Clémence BARNAULT, 17/09/2020

En 2011, la validité des clauses contenues dans les contrats conclus entre Expédia avec les hôteliers a fait l’objet d’un examen par les services de la DGCCRF. Ceux-ci ont engagé des poursuites à l’encontre de cet opérateur au motif de l’illicéité des clauses suivantes :

  • la clause de parité tarifaire permettant à Expédia de bénéficier automatiquement des conditions plus favorables consenties aux entreprises concurrentes ;
  • la clause de la dernière chambre disponible imposant à l’hôtelier, bénéficiant encore de chambres disponibles, de les vendre par l’intermédiaire d’Expédia.

 
Cette action des services de l’Etat a conduit la Cour d’appel de Paris à prononcer, par arrêt en date du 22 juin 2017, la nullité de ces deux clauses et à sanctionner Expédia à hauteur d’un million d’euros sur le fondement du déséquilibre significatif créé par la combinaison desdites clauses.
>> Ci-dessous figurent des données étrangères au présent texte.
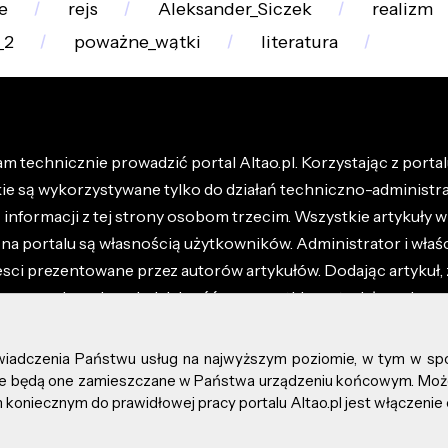
e
rejs
Aleksander_Siczek
realizm
_2
poważne_wątki
literatura
m technicznie prowadzić portal Altao.pl. Korzystając z portalu
kie są wykorzystywane tylko do działań techniczno-administra
nformacji z tej strony osobom trzecim. Wszystkie artykuły wr
na portalu są własnością użytkowników. Administrator i właśc
esci prezentowane przez autorów artykułów. Dodając artykuł, 
z ponosisz odpowiedzialność za wszystkie materiały umieszc
óły dostępne w regulaminie portalu.
świadczenia Państwu usług na najwyższym poziomie, w tym w sp
kie prawa zastrzeżone.
, że będą one zamieszczane w Państwa urządzeniu końcowym. M
koniecznym do prawidłowej pracy portalu Altao.pl jest włączenie 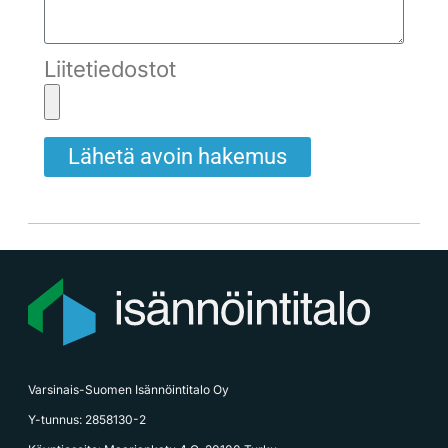
Liitetiedostot
Lähetä avoin hakemus
Varsinais-Suomen Isännöintitalo Oy
Y-tunnus: 2858130-2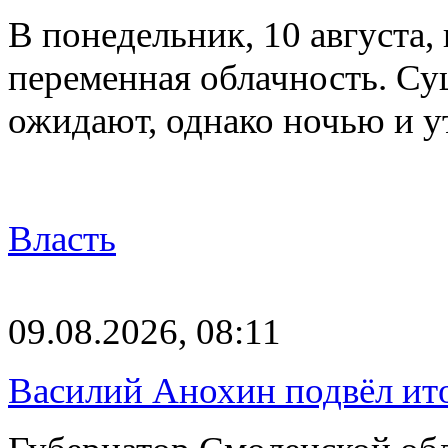
В понедельник, 10 августа,
переменная облачность. Су
ожидают, однако ночью и 
Власть
09.08.2026, 08:11
Василий Анохин подвёл ит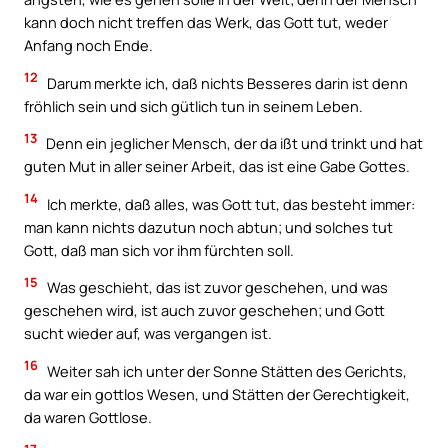
kann doch nicht treffen das Werk, das Gott tut, weder
Anfang noch Ende.
12
Darum merkte ich, daß nichts Besseres darin ist denn
fröhlich sein und sich gütlich tun in seinem Leben.
13
Denn ein jeglicher Mensch, der da ißt und trinkt und hat
guten Mut in aller seiner Arbeit, das ist eine Gabe Gottes.
14
Ich merkte, daß alles, was Gott tut, das besteht immer:
man kann nichts dazutun noch abtun; und solches tut
Gott, daß man sich vor ihm fürchten soll.
15
Was geschieht, das ist zuvor geschehen, und was
geschehen wird, ist auch zuvor geschehen; und Gott
sucht wieder auf, was vergangen ist.
16
Weiter sah ich unter der Sonne Stätten des Gerichts,
da war ein gottlos Wesen, und Stätten der Gerechtigkeit,
da waren Gottlose.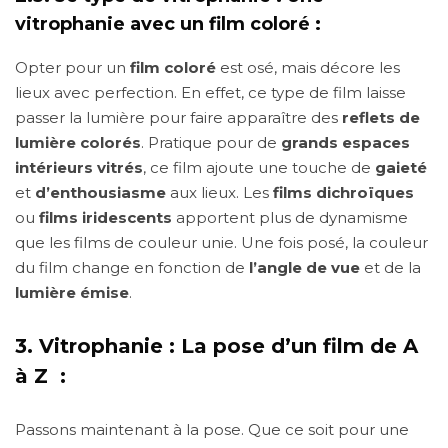
vitrophanie avec un film coloré :
Opter pour un
film coloré
est osé, mais décore les
lieux avec perfection. En effet, ce type de film laisse
passer la lumière pour faire apparaître des
reflets de
lumière colorés
. Pratique pour de
grands espaces
intérieurs vitrés
, ce film ajoute une touche de
gaieté
et
d’enthousiasme
aux lieux. Les
films dichroïques
ou
films iridescents
apportent plus de dynamisme
que les films de couleur unie. Une fois posé, la couleur
du film change en fonction de
l’angle de vue
et de la
lumière émise
.
3.
Vitrophanie : La pose d’un film de A
à Z :
Passons maintenant à la pose. Que ce soit pour une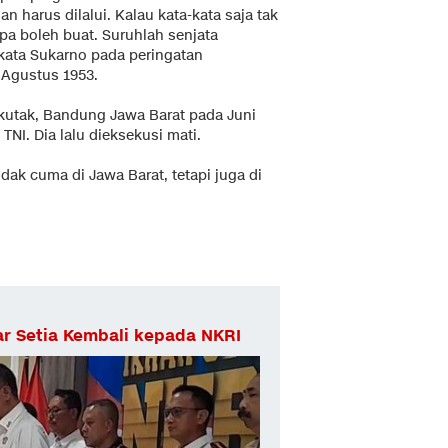
 harus dilalui. Kalau kata-kata saja tak
a boleh buat. Suruhlah senjata
 kata Sukarno pada peringatan
 Agustus 1953.
kutak, Bandung Jawa Barat pada Juni
TNI. Dia lalu dieksekusi mati.
idak cuma di Jawa Barat, tetapi juga di
ar Setia Kembali kepada NKRI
Le 8 juillet dernier, Expédia a été globalement déboutée par la Cour de cassation de son pourvoi dirigé contre cette décision.

Tout d’abord, l’argument d’Expédia tiré de l’inapplicabilité de l’ancien article L.442-6 du Code de commerce à un contrat soumis au droit anglais a été rejeté. La Cour de cassation a, en effet, considéré que les dispositions de ce texte relevaient d’une loi de police, applicable au litige du fait de l’implantation des hôteliers concernés sur le territoire français.

Sur le fond, ensuite, la Cour de cassation a classiquement rappelé que toute clause « d’alignement automatique », ayant pour seul objet de permettre à une entreprise de bénéficier de conditions plus favorables que ses concurrentes, doit être sanctionnée et annulée sur le fondement de l’ancien article L.442-6, II, d) du code de commerce.

Enfin, la Cour de cassation apporte une précision intéressante pour écarter l’existence d’un déséquilibre significatif. Selon elle, les deux clauses prises ensemble n’ont pas pour effet de créer un tel déséquilibre, dès lors que la clause de dernière chambre disponible n’impose pas aux hôteliers l’exclusivité de la vente de cette chambre sur Expédia, mais seulement d’en proposer la réservation à Expédia.

Le rejet du déséquilibre significatif, alors que la Cour de cassation avait pourtant prononcé la nullité des deux clauses, illustre les difficultés à appliquer cette notion en dehors de son terrain privilégié de la grande distribution.